Earl Butz, Richard Nixon y el Secretario de Agricultura de Gerald Ford, dijeron una vez sobre una declaración papal sobre el control de la natalidad (aunque en su forma típicamente más vulgar): Si no juegas, no estableces las reglas. Ésta es la situación en la que Europa corre el riesgo de encontrarse en un mundo de políticas de poder poco sentimentales.
Todo esto debería ser una contundente llamada de atención, especialmente para aquellos sectores de las clases políticas europeas que todavía creen que hacer realidad sus fantasías es asunto suyo. No lo son. Tu trabajo es mantener alejadas las pesadillas.
La política europea de este siglo estuvo en gran medida obsesionada con clichés que sofocaban el crecimiento (“desarrollo sostenible”). gestos imprudentes de política exterior (reconocimiento de un Estado palestino inexistente); políticas medioambientales autodestructivas (la decisión de Alemania de cerrar sus centrales nucleares); y una actitud virtuosa hacia la migración masiva (“Podemos hacerlo” de Angela Merkel), que es la razón central por la que partidos fascistas como Alternativa para Alemania están en ascenso. Todo esto debe llegar a su fin.
Se requiere rearme
¿Qué debería ocupar su lugar? Es una mirada fría a lo que Europa debe hacer para protegerse en un mundo donde ya no tiene protectores. Actualizaciones a gran escala. No más proyectos de electricidad verde que generen dependencia y aumenten los costos. Política de inmigración al estilo danés: más estricta en términos de quién puede venir, quién debe irse y qué deben hacer los inmigrantes para integrarse. Un retorno al noble y original objetivo de la UE de abrir mercados y promover la competencia, en lugar de ser una fábrica de reglas.

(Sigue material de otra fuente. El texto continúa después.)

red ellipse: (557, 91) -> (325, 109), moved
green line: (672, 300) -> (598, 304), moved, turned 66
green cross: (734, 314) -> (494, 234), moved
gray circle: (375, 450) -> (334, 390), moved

Sobre todo, una revolución civil para convencer a los europeos más jóvenes de que vale la pena defender su herencia, su cultura y su forma de vida -una civilización fundamentalmente cristiana fermentada y mejorada, pero no borrada, por los valores de la Ilustración-. Esta no es mi civilización, e incluso escribir esta línea parece transgresor.
Pero también debería ser evidente. Si Europa no es eso, ¿qué es entonces? Si ese no es el caso, ¿por qué alguien iría a la guerra por ello? Si ese no es el caso, entonces ¿qué le impide convertirse simplemente en una extensión de la civilización de otra persona, ya sea la de Estados Unidos, Rusia o el Islam?

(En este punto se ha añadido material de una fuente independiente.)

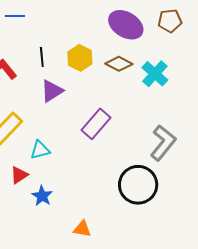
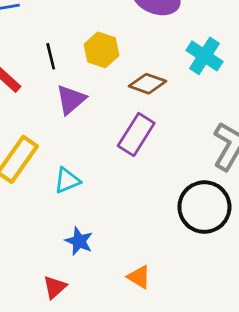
brown diamond: (119, 64) -> (147, 84), moved
red triangle: (19, 175) -> (55, 287), moved
orange triangle: (82, 229) -> (139, 277), turned 30

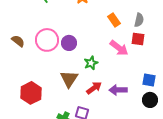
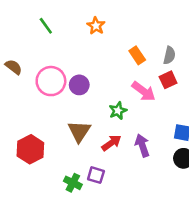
red square: (138, 39) -> (168, 80), turned -32
brown semicircle: (18, 41) -> (14, 67), moved
green star: (91, 63) -> (118, 111), moved
purple arrow: (118, 90) -> (142, 145), turned 72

Henry Kissinger dijo una vez de Donald Trump que “puede ser una de esas figuras de la historia que aparece de vez en cuando para marcar el fin de una era y obligarla a abandonar sus viejas pretensiones”. Hay buenas razones para lamentarlo, sobre todo en Europa. No hay buenas razones para fingir que no es así o para no conformarse.
Bret Stephens es columnista del New York Times.